Page 1 of 1

Matching content in an HTML file

PostPosted: Sun Sep 15, 2019 9:37 am
by Dave61
I want to pull some information out of a saved HTML file, starting with the page's title.

Obviously this is surrounded by <title> and </title> tags, so I tried a condition "Contents contain match" and the [anything] token. But it doesn't work.
Image
I have tried this with the file in plain text, HTML, and PDF.

Am I right in thinking that Hazel ignores anything in < > on the grounds that it isn't content?

Re: Matching content in an HTML file

PostPosted: Mon Sep 16, 2019 10:06 am
by Mr_Noodle
That is correct. Markup is not considered the content so you can't really use that to match in this case. If you preview the file and click on the badge next to the "Contents" condition, you can view the contents as Hazel sees them.

Re: Matching content in an HTML file

PostPosted: Mon Feb 22, 2021 7:10 pm
by BenW
Is there a way for Hazel to match inside HTML code?

I regularly download a page that I want Hazel to extract the date shown on the page and some other bits of info.

If I copy the page and paste into TextEdit, I see what I need fine. If I open the HTML file directly in TextEdit, I can see the info text if I search through the dense HTML code. It's pretty deep inside misc nested "<" and other functions.

If I preview the file in Hazel and click the (i) next to the match function, only a small portion of the page shows up there, which doesn't include what I need.

How to get at that info I need?
Thx much

Re: Matching content in an HTML file

PostPosted: Tue Feb 23, 2021 11:32 am
by Mr_Noodle
If using the preview, for Contents, click the ... button, which will expand the field to show all the text.

Re: Matching content in an HTML file

PostPosted: Fri Feb 26, 2021 6:27 pm
by BenW
"Contains" finds the text, "Contains match" does not.
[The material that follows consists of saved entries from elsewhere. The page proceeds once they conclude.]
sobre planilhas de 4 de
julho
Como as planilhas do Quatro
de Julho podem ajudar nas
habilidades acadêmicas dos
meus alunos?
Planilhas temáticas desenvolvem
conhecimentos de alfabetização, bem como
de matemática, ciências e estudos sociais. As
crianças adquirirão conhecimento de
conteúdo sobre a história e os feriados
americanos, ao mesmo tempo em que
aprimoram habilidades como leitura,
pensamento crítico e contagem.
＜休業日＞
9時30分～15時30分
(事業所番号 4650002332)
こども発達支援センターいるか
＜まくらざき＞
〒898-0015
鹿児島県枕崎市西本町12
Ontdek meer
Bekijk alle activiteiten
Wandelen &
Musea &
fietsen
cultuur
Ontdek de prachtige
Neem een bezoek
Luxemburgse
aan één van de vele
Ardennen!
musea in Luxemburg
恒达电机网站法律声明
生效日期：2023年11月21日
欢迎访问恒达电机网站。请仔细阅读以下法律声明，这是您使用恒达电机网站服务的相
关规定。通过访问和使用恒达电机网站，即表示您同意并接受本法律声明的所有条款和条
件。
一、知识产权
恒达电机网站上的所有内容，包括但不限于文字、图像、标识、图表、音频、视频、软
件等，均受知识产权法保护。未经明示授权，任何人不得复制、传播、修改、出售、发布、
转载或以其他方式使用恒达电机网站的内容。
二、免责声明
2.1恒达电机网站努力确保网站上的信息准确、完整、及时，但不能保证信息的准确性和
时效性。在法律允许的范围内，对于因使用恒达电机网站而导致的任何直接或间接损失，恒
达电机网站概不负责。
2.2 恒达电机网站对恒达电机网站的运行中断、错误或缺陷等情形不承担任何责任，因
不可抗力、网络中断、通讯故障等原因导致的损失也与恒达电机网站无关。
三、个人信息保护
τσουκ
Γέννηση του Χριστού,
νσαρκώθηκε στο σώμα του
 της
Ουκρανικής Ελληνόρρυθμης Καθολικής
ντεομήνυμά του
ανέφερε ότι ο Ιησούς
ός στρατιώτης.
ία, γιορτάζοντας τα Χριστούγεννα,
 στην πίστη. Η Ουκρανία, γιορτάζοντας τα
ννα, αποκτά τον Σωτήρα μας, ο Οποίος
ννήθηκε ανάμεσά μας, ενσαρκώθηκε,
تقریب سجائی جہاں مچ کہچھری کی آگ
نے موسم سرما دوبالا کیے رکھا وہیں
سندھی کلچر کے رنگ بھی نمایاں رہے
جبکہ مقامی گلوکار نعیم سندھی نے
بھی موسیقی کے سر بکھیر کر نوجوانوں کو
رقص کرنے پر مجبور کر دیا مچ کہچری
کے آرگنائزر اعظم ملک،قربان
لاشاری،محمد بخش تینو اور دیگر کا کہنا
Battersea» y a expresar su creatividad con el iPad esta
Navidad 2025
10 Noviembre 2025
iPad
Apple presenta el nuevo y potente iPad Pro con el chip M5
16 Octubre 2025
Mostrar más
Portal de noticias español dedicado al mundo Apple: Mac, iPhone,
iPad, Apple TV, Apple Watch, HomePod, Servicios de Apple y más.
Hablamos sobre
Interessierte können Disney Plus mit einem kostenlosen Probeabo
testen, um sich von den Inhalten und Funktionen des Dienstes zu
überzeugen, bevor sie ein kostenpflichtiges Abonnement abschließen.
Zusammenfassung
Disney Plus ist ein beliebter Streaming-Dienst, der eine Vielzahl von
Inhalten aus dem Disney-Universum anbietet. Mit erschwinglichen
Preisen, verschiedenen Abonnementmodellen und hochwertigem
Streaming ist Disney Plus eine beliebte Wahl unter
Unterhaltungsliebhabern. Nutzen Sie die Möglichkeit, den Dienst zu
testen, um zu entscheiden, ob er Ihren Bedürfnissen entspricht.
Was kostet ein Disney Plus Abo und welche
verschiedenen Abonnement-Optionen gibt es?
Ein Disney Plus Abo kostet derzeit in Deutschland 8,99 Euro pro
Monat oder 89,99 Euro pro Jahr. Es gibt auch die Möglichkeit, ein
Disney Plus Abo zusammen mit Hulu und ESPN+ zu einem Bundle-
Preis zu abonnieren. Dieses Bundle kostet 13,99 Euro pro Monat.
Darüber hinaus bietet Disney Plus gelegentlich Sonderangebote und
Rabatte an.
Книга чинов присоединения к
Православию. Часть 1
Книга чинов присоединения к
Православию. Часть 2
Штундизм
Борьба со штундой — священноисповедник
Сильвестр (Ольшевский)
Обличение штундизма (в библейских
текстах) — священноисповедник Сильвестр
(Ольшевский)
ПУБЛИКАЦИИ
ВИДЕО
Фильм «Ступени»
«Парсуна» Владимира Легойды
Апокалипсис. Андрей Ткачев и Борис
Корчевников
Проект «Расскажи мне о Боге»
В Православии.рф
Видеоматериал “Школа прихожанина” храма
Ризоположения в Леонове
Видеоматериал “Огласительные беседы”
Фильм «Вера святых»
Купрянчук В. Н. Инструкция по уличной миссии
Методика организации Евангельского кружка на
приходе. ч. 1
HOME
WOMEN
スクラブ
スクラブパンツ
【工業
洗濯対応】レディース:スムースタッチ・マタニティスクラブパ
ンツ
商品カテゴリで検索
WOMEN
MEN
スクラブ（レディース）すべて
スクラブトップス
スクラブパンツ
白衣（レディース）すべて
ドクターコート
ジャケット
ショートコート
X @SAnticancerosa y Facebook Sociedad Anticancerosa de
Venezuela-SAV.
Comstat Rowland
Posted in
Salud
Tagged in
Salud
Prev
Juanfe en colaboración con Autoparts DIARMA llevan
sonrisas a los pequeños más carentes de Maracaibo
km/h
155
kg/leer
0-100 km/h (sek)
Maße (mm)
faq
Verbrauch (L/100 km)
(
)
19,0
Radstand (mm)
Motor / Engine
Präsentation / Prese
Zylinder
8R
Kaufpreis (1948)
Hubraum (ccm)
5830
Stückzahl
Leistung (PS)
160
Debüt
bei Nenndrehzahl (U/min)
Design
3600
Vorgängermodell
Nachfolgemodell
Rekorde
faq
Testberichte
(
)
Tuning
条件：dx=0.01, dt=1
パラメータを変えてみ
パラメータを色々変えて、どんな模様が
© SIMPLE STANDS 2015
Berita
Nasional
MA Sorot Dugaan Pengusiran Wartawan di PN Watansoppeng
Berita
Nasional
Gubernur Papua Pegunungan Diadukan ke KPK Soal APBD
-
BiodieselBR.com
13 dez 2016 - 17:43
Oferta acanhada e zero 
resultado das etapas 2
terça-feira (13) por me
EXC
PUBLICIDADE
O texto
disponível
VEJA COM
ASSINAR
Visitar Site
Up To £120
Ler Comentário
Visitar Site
The 3 dots preview expansion does not show the text I'm looking for. Select-All then copy from the browser viewing the HTML page and pasting into Text Edit does show the text.

Some screen shots...
HTML page (file on computer archived from web)
https://drive.google.com/file/d/1DfRzwX ... iVMcU9rwyP

Rule showing matches and not, and ... expansion pg1, pg2
https://drive.google.com/file/d/1FsLHJH ... omXt3mEOOR
https://drive.google.com/file/d/1IwR9l5 ... i-4PthJMzT

TextEdit view
https://drive.google.com/file/d/1JnQG08 ... EJcFfNbtlw

Thanks for any help getting to match some of the field names & text. Useful for this example and a few other page archivings I do.

p.s. How do I include images in my post? Couldn't get it to work hence the links to google drive.

Re: Matching content in an HTML file

PostPosted: Mon Mar 01, 2021 11:28 am
by Mr_Noodle
For images on the forums, you have to link to a separate site.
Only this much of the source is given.